I don't think lack of resolution is what arriki was talking about. Resolution comes, not from tying up the plot elements, but from tying up the story package. Of course, it's become common to leave loads of plot threads dangling. (And I don't mean just a few, which is good for showing that the story takes place in a larger continuum--it didn't come from nowhere, and the world goes on after. No, I mean you're left with the feeling of "what happened?" and even "why did I read this?") But in most of those cases, that happens when the climax isn't quite yet in sight. It doesn't skip over the OBVIOUS climax. As arriki said:

quote:
No. The scene stops before the release of tension that way. It just hops over to days later and a sort of "subtle" denouement.

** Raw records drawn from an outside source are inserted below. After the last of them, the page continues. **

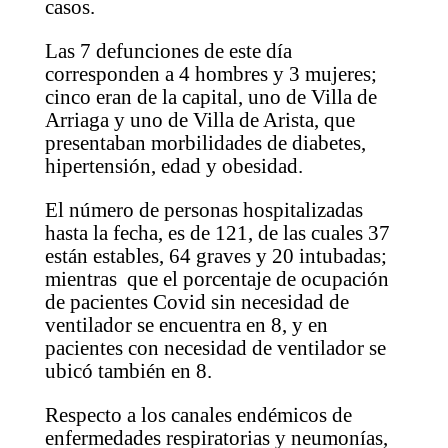
casos.
Las 7 defunciones de este día
corresponden a 4 hombres y 3 mujeres;
cinco eran de la capital, uno de Villa de
Arriaga y uno de Villa de Arista, que
presentaban morbilidades de diabetes,
hipertensión, edad y obesidad.
El número de personas hospitalizadas
hasta la fecha, es de 121, de las cuales 37
están estables, 64 graves y 20 intubadas;
mientras que el porcentaje de ocupación
de pacientes Covid sin necesidad de
ventilador se encuentra en 8, y en
pacientes con necesidad de ventilador se
ubicó también en 8.
Respecto a los canales endémicos de
enfermedades respiratorias y neumonías,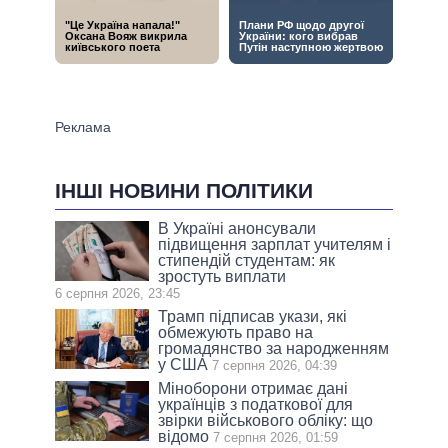
ІНШІ НОВИНИ ПОЛІТИКИ
В Україні анонсували
підвищення зарплат учителям і
стипендій студентам: як
зростуть виплати
6 серпня 2026, 23:45
Трамп підписав укази, які
обмежують право на
громадянство за народженням
у США
7 серпня 2026, 04:39
Міноборони отримає дані
українців з податкової для
звірки військового обліку: що
відомо
7 серпня 2026, 01:59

I don't think that what Block does is exactly what arriki was talking about, either. There, the end of a SCENE is skipped, because what happens is obvious AND the reader doesn't really want to have to go through it. The problem--at least in the cases that caused the initial reaction--comes from cases where the CLIMAX is skipped.

And arriki's initial guess is also exactly why it's done. It IS harder to write. It IS liable to sound trite, and if it does, it's a big letdown. Leaving it out will be a letdown, too, but at least it won't be trite. So why not leave it out, when people can figure it out anyway?

I'll tell you why. That's a form a cowardice. "I'm afraid I won't be able to tell this effectively enough, so I won't. They'll get it anyway." Bad choice.

The thing to do is to tell it as well as you can. If you're not satisfied, keep working on it until it gets better. Reach deep. The results will be worth it.

[This message has been edited by rickfisher (edited January 11, 2008).]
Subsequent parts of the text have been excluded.